By mid-August Job concludes his three friends are hypocrites. Without a lawyer to represent him, he defends himself and swears he’s innocent of breaking God’s laws. Then a fourth, younger friend, Elihu, takes five chapters to defend God. The engine of my Bible reading sputtered uphill — until the first chill of fall began turning the leaves of my maple tree golden. That’s when I reached chapter 38 and discovered I wasn’t the only one fed up with the philosophizing of Job and his tedious friends.
Worshipping with Job
God seizes Job (and the reader) by the collar. He forces our noses to the ground to consider whose hands laid earth’s foundation. Then with Superman flash, He circles the constellations and asks, “Can you bind the chains of . . . Pleiades?” (38:31).
Breathless, Job stutters, “Behold, I am of small account and vile!” (40:4), then clasps his hand over his mouth. But his spiritual awakening isn’t finished. The Lord plunges Job to ocean depths and challenges him to take on the sea monster. He wisely declines.
The grand finale — another question, paraphrased: “So you’re afraid to awaken a crocodile but not afraid to disrespect Me, the beast’s creator?”
Remorseful Job recognizes his sin and confesses; he sees God and worships. So did I.

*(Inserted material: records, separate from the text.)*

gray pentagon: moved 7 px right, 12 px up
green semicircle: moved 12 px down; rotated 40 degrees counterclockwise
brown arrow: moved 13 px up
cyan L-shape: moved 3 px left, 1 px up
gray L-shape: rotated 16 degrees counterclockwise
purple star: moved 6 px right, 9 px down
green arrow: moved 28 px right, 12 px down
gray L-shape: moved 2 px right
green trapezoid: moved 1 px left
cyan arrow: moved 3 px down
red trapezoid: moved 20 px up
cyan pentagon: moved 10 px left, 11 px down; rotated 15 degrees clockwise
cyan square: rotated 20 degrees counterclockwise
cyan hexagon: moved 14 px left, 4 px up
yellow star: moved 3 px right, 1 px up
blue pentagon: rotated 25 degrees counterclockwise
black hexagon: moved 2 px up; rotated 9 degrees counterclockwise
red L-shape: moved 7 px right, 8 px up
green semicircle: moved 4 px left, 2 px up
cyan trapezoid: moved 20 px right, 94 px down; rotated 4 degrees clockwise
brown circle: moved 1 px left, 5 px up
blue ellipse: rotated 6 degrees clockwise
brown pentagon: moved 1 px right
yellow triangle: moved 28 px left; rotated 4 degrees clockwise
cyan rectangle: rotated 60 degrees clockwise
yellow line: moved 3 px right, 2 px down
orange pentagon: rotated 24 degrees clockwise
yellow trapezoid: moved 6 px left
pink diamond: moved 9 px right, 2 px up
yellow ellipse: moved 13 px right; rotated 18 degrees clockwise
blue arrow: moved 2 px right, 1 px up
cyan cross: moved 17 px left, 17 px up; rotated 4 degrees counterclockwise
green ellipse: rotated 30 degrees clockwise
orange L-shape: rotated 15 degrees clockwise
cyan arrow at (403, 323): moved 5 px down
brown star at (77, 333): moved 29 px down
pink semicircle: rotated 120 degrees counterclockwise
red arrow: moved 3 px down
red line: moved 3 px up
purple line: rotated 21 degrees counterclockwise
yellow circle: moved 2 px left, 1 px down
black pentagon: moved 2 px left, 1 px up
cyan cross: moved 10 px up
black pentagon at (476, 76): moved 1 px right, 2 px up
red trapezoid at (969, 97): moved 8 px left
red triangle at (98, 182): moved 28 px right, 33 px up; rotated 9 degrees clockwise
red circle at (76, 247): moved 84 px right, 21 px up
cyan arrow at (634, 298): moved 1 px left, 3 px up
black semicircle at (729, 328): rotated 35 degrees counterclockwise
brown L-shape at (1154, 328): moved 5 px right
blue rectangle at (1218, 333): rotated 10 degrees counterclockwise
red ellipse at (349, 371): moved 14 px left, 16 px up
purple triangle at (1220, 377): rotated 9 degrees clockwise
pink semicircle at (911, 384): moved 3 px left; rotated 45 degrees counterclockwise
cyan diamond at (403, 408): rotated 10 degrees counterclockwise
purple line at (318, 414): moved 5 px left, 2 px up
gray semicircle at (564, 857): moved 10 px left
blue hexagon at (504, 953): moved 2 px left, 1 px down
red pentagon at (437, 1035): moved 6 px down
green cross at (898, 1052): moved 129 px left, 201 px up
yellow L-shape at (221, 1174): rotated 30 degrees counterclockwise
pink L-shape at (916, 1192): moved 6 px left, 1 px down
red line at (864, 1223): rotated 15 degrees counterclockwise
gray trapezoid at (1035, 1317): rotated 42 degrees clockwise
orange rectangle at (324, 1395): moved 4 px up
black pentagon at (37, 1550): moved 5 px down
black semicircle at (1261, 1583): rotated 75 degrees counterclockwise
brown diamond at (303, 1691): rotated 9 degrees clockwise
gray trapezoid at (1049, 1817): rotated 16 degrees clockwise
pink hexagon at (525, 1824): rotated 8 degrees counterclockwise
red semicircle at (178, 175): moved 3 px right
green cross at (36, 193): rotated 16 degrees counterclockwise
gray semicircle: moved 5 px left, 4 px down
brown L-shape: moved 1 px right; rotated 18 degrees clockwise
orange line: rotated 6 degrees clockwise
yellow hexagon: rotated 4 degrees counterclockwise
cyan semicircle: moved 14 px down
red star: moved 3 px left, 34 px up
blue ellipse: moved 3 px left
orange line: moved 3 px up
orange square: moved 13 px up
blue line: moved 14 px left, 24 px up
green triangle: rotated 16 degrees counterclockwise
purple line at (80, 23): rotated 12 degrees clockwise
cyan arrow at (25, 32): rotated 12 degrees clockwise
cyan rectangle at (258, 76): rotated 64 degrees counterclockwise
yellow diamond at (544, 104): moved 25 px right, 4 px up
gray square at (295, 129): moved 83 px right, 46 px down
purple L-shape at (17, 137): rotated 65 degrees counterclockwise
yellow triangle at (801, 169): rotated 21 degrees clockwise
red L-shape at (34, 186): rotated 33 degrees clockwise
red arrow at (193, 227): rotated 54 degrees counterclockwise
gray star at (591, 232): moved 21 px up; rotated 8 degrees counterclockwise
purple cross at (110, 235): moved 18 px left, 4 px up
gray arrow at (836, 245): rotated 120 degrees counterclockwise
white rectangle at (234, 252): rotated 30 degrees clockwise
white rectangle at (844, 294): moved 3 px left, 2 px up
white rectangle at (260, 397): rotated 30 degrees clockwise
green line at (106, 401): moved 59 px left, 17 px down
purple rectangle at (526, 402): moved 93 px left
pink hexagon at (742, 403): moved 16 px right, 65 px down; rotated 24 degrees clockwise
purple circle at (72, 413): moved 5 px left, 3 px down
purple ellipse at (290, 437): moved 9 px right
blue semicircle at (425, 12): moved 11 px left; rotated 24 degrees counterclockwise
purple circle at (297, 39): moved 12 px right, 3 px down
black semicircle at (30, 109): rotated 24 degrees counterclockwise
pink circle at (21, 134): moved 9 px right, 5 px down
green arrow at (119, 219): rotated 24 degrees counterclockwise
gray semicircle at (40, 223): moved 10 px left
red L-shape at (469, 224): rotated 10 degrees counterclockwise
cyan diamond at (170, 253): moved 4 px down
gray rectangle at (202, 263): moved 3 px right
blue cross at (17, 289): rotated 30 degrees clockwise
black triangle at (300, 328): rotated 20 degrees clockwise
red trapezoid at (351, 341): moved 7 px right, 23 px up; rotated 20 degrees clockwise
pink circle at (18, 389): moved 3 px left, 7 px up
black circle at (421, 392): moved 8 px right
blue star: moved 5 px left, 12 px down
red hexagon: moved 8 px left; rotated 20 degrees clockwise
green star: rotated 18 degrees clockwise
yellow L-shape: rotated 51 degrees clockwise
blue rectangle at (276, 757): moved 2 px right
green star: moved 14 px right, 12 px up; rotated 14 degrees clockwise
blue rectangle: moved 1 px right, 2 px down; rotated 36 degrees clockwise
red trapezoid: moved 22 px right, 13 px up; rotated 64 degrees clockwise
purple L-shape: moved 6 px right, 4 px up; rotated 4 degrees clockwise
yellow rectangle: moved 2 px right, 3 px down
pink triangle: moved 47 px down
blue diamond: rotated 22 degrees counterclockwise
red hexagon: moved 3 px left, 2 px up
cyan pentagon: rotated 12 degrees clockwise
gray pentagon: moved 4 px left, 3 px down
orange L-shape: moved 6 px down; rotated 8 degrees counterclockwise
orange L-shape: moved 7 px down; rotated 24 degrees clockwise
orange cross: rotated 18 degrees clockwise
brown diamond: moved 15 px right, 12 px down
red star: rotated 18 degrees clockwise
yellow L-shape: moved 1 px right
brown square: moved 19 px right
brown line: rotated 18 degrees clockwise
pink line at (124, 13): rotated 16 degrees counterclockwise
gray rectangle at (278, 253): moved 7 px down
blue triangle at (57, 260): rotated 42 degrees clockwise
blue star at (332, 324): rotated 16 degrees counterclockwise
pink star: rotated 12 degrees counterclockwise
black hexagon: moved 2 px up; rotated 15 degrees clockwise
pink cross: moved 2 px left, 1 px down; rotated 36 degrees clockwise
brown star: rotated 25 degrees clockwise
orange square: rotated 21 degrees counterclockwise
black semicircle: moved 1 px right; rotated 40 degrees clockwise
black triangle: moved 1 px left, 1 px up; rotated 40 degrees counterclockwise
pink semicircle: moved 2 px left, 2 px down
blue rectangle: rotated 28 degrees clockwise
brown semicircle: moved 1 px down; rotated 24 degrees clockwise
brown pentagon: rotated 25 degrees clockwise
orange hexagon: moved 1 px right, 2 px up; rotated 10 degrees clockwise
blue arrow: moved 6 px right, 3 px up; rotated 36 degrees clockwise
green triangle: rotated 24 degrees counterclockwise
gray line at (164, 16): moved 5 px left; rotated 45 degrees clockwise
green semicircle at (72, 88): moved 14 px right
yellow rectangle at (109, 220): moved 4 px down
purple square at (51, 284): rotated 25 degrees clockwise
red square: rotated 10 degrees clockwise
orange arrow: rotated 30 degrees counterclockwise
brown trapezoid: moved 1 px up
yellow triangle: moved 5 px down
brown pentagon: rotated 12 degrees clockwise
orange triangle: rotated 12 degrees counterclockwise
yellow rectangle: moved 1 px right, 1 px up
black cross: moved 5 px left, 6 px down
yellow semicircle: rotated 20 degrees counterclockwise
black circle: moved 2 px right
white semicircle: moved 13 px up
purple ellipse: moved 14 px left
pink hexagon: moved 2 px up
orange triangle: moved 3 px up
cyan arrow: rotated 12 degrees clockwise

“I have heard of You by the hearing of the ear,
But now my eye sees You.
Therefore I abhor myself,
And repent in dust and ashes” (42:5, 6, NKJV).
I’d forgotten, or perhaps never grasped, what A. W. Tozer calls the Oh! of God. In Born After Midnight, he writes: “When God Himself appears before the mind — awesome, vast and incomprehensible — then the mind sinks into silence and the heart cries out, ‘O Lord God!’” Call it reverence, the fear of God, or awe, discovering God’s Oh! is glimpsing His incomprehensible power in a way that reveals our true feeble state. Oh! immobilizes. It quakes the joints and dizzies the mind. It reminds us that without a Savior, Jesus Christ, we are completely lost. Knowing this, we worship.
I had jogged through the last five chapters of Job, lost track of time in wonderment. As the cover closed, I felt a sadness that comes with saying goodbye to a loved character in a novel. Before moving on, I promised to return often, to keep God’s awe — His Oh! — aflame in my heart.